異様と愛

 リューヴォは優しい手つきで、まだ7歳だというのに有能なメリッサの栗色の長い天然パーマの柔らかそうな頭を撫でる、気持ち良さげにしている少女と、それを微笑ましそうに見守っているゴーチェに、引き続き地上の監視と状況把握、報告を頼んでフェルディナンにもこのスペースに残って2人をサポートするよう、その場を任せた。この要所のサポートを任されたフェルディナンは、天にも昇らんばかりの気持ちでニヤけてリューヴォの背中が見えなくなるまで見送っていた。フェルディナンのリューヴォ愛は完全に度を越したものになっていて、彼がXエリアの住人になって3年は経つがヒドくなっていく一方だ、実は彼だけは、このXエリアの生まれではない。


 学園都市中央部の裕福な家庭で愛され生まれ育ち、ある時突然、Xエリアの殺し屋の手によって全てを失ったのだ。最初は、殺し屋が差し向けられたのだという事実を知って復讐をするために、鉄格子の外側に佇んでいた。
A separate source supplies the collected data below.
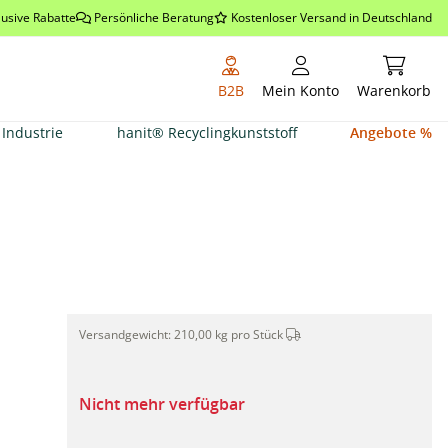
lusive Rabatte
Persönliche Beratung
Kostenloser Versand in Deutschland
Warenkor
B2B
Mein Konto
Warenkorb
Industrie
hanit® Recyclingkunststoff
Angebote %
Dieser Artikel wird per Sp
Maulwurfsperre 2,10 x 10m, schwarz"
Versandgewicht:
210,00 kg pro Stück
Nicht mehr verfügbar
殺し屋だらけの隔絶された巨大な街のドコに、自分の両親を手にかけた人間がいるのかなど分からない。感情だけが先走って何も知らない状態で来てしまった事に気づいて、片手にナイフを持ったままボーッとしていると、その頃まだ8歳のリューヴォが地上の北区で13歳のリアナと遊んでもらっている時、珍しい光景を見逃さなかったリューヴォがフェルディナンのほうへ屈託のない笑顔で走り寄ってきたのだ。その後ろのほうには慌てた様子でリューヴォの動きを制止するように名前を呼ぶリアナ、彼はハッとして持っていたナイフを仕舞った。


 少女を殺すために来たのでは無い、同じ年頃の子ども同士で殺し合うつもりも毛頭ない、殺し屋だらけの場所だと聞いていたフェルディナンは、酷く混乱して頭を抱えると膝から崩れ落ちた。そこに幼いリューヴォが到着して不思議そうに首を傾げ、鉄格子を隔てた向こう側から小さな手を伸ばし、彼の頭を拙い手つきで撫でた。その瞬間だった、フェルディナンの心が救われたのは…涙を流しながら優しく微笑む彼を見て、[良いことをした!]と喜ぶリューヴォと、とりあえず間近で見守ることにしたリアナの不思議な毎日がソコから始まった。今も昔もフェルディナンは奇妙な存在で有り続けているのだが、彼はリアナに一目惚れしたのだ、ただそれだけだった。


 自分を愛してくれた両親はもう死んだ、後を追っても良いが、それより何より最優先するべき存在が目の前にいる。ならば、それを優先しようと。そこから毎日のようにフェルディナンは、鉄格子の外側からリューヴォにお菓子やヌイグルミを届け続けた、リアナはいつも少女の側で見守り続けた。そして、鉄格子を越えて敵から味方に変わった数少ない人物となった。彼から聞いた、此処ここへ来るに至った事と次第をメリッサに話して詳細その他の調査まで終わると、フェルディナンの両親が殺されるに至った経緯がわかったのだ。確かに彼の両親は家庭を大切にしていた、が、りにって夫妻は殺し屋であったのだ。普段、中央部にいた息子フェルディナンには、全く知らされていない事だった。中央部に住んでいた夫妻は、Xエリアの恐ろしさを知らず、殺し屋の縄張りを荒らしていたのだ、それが全ての原因だったことが分かった。


 リューヴォに愛を注ぐため、愛しい少女のそばに居続けられるように、14歳だったフェルディナンはリアナから戦闘の訓練を受け、メキメキと殺しの腕を上げていった。単独での殺しも手馴れ、現在リアナの右腕と呼ばれる程になったのだ。そんな彼を視界の端に捉えながら、マルティーノは静かに溜息を吐いた。彼は縄張り戦争に参加する人間たちの中では比較的歳を重ねている32歳で、時々ボスであるリューヴォに対して親のような接し方をしてしまうのだが、フェルディナンの愛情表現は一種異様な形をしていることに気づいてはいる。だがソコにツッコミを入れてしまうと、瞬時にフェルディナンが牙を剥くことも分かっている、だから誰も何も言わない。驚いたことに、この状態を普通だと、そうリューヴォは認識しているのだから、それならば誰が何を言う必要もないだろうとなったのだった。